INFORMATION GIVEN below:

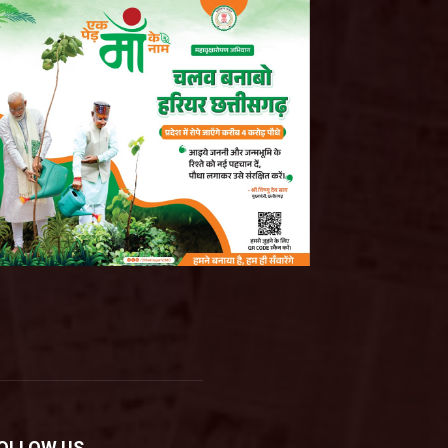
OLLOW US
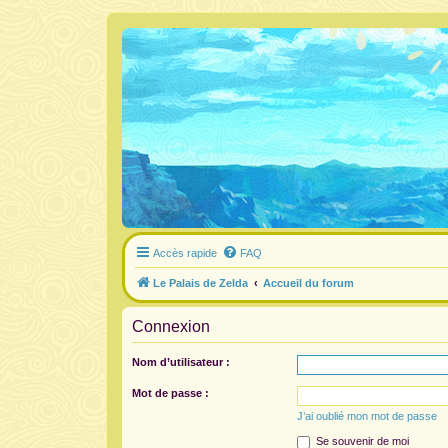
Accès rapide
FAQ
Le Palais de Zelda
Accueil du forum
Connexion
Nom d’utilisateur :
Mot de passe :
J’ai oublié mon mot de passe
Se souvenir de moi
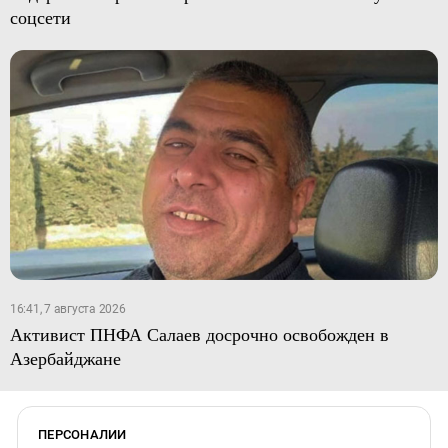
соцсети
16:41, 7 августа 2026
Активист ПНФА Салаев досрочно освобожден в
Азербайджане
ПЕРСОНАЛИИ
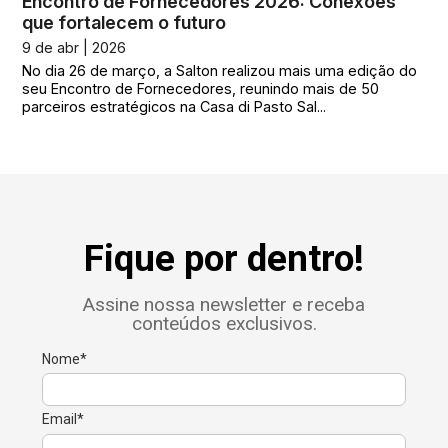
Encontro de Fornecedores 2026: Conexões
que fortalecem o futuro
9 de abr | 2026
No dia 26 de março, a Salton realizou mais uma edição do
seu Encontro de Fornecedores, reunindo mais de 50
parceiros estratégicos na Casa di Pasto Sal...
Fique por dentro!
Assine nossa newsletter e receba
conteúdos exclusivos.
Nome*
Email*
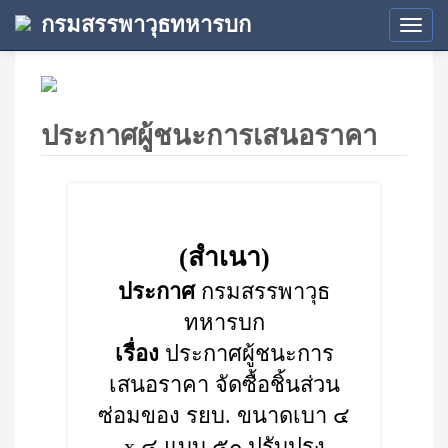
กรมสรรพาวุธทหารบก
Tog
navi
ประกาศผู้ชนะการเสนอราคา
(สำเนา)
ประกาศ
กรมสรรพาวุธ
ทหารบก
เรื่อง
ประกาศผู้ชนะการ
เสนอราคา จัดซื้อชิ้นส่วน
ซ่อมของ รยบ. ขนาดเบา ๔
x ๔ แบบ ๕๐ ปรับปรุง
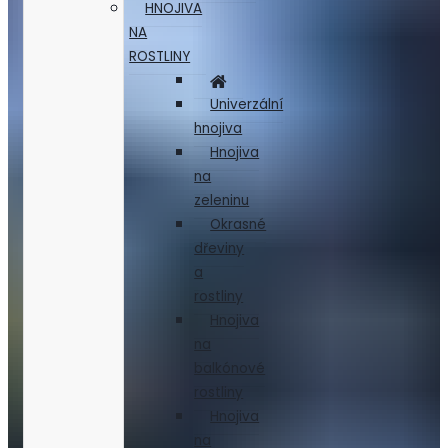
HNOJIVA
NA
ROSTLINY
Univerzální
hnojiva
Hnojiva
na
zeleninu
Okrasné
dřeviny
a
rostliny
Hnojiva
na
balkónové
rostliny
Hnojiva
na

End of INFORMATION GIVEN.

== WORK INSTRUCTIONS ==
Counting only lines that hold "mais", state how many appear in the records, and give nothing but the number.

== EXPECTED ANSWER ==
2